Neither the Reformation nor Imperial politics during this generation - the classic themes that descend from Ranke - lie at the center of Haug-Moritz's interest. What separates this book from all earlier writing on the Schmalkaldic League is her desire not only to clarify the League's place in the history of the Reformation but also "einen Beitrag zu einem besseren Verständnis des Heiligen Römischen Reichs Deutscher Nation als politischem Ordnungszusammenhang in der Mitte Europas in der Zeit um 1500 beizutragen" (569). This goal distinguishes her book from all previous studies of the League and places it in the tradition of research on "the Old Empire" as a polity formed during the late Middle Ages. It has a decisive effect on her study. The inability of the Schmalkaldic League to concentrate its powers into a new kind of German polity, which the defense of the Protestant cause seemed to call for, is explained not simply by the egoism of the member but by the form of their association. "Mit der Bereitschaft der Bündner, sich vertraglich zu binden, waren bereits entscheidende Weichen gestellt, die für den weiteren Gang der bündischen Geschichte und den Charakter des Bündnisses als Form politischer Vergemeinschaftung ausschlagebend waren" (569). Only in terms of the procedural customs and forms of legitimation particular to "dem politischen Einungswesen," she writes, "ist auch die Art und Weise, in der die Teilnehmer der Genossenschaft ihre gemeinsamen Interessen gegenüber Dritten vertreten können und wollen, nicht zu verstehen und zu erklären" (570). The "obrigkeitliche Fürsorgepflicht, (die) auch die Sorge für das Seelenheil der Untertanen umfaßt," was "der legitimatorische Kern des Bündnisses" (570). In all other respects, the Schmalkaldic League was a political "Bündnis", a type of late medieval association which Haug-Moritz distinguishes from two other ideal types, the "Bund" and the "freie Einung." Its distinguishing mark was the contractual character it acquired through the treaty that established it, and which lacked the elements of a "Bund" that might have developed state-like functions and goals. According to Haug-Moritz, the characterization of the Schmalkaldic League as a kind of "state-within-a-state" is an anachronistic postulation of modern historians, "die mit der bündischen Wirklichkeit nichts gemein hat" (578).

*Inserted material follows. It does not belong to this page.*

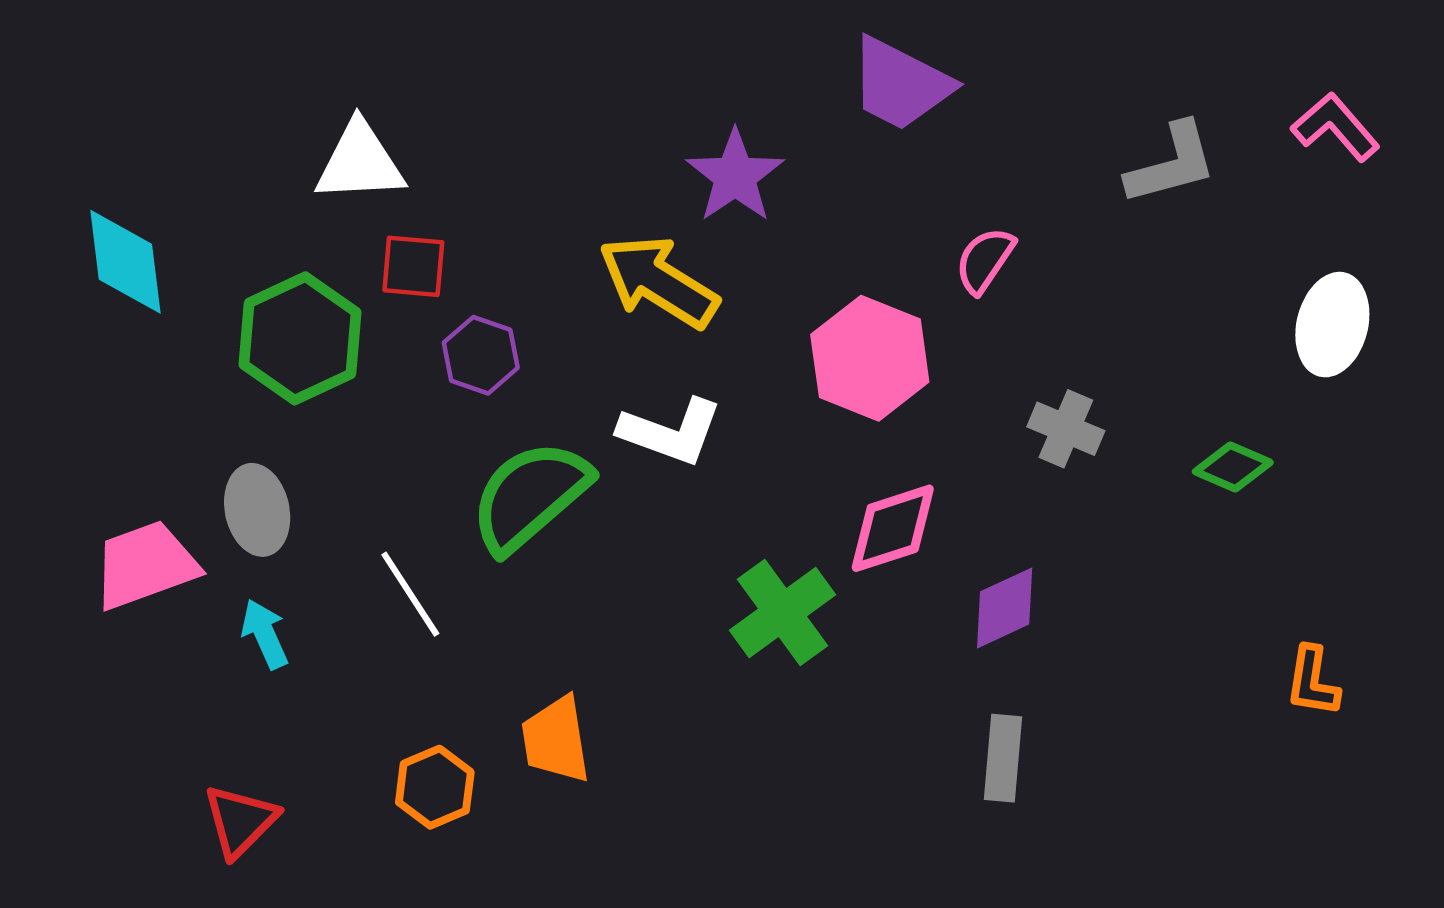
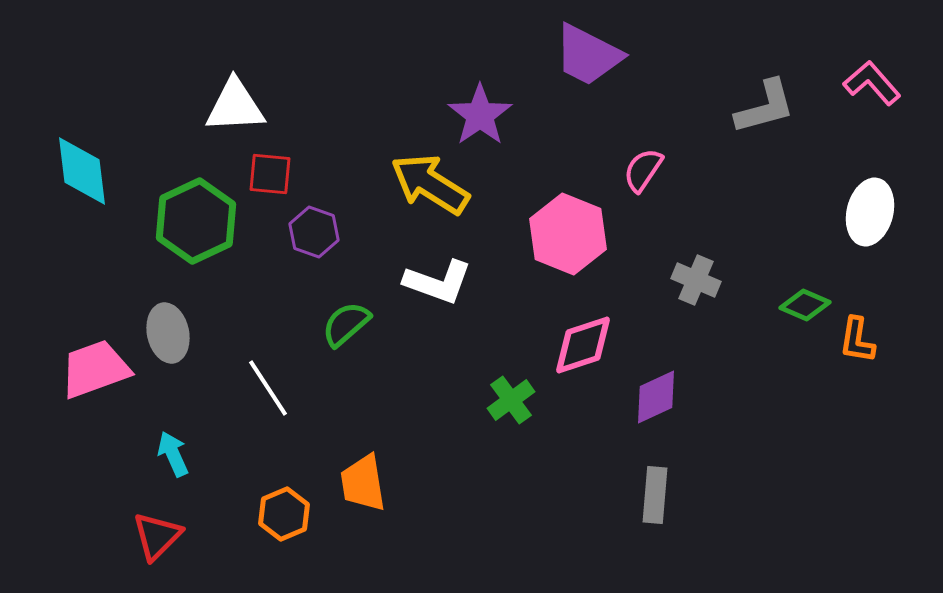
green semicircle: (530, 496) -> (346, 324), size x0.6
green cross: (783, 613) -> (511, 400), size x0.7
cyan arrow: (265, 634) -> (173, 454), moved
orange L-shape: (1312, 681) -> (857, 340), moved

Quite apart from the fact that Haug-Moritz has placed the history of the Schmalkaldic League, so far as the facts are concerned, on an entirely new basis, her analysis of its institutional form and practice constitutes a major contribution of her book. Some readers will find her analysis too indebted to a particularly German tendency of social history, which sees the forms of political life as determining its possibilities, and this book is not free from the strongly structuralist tendencies of this tradition of historical analysis. Yet for Haug-Moritz this method serves as a counterweight to the common tendency to treat the League in particular and Reformation politics in general as an interplay of the actors' desire for self-advantage (the importance of which she has recognized in other studies).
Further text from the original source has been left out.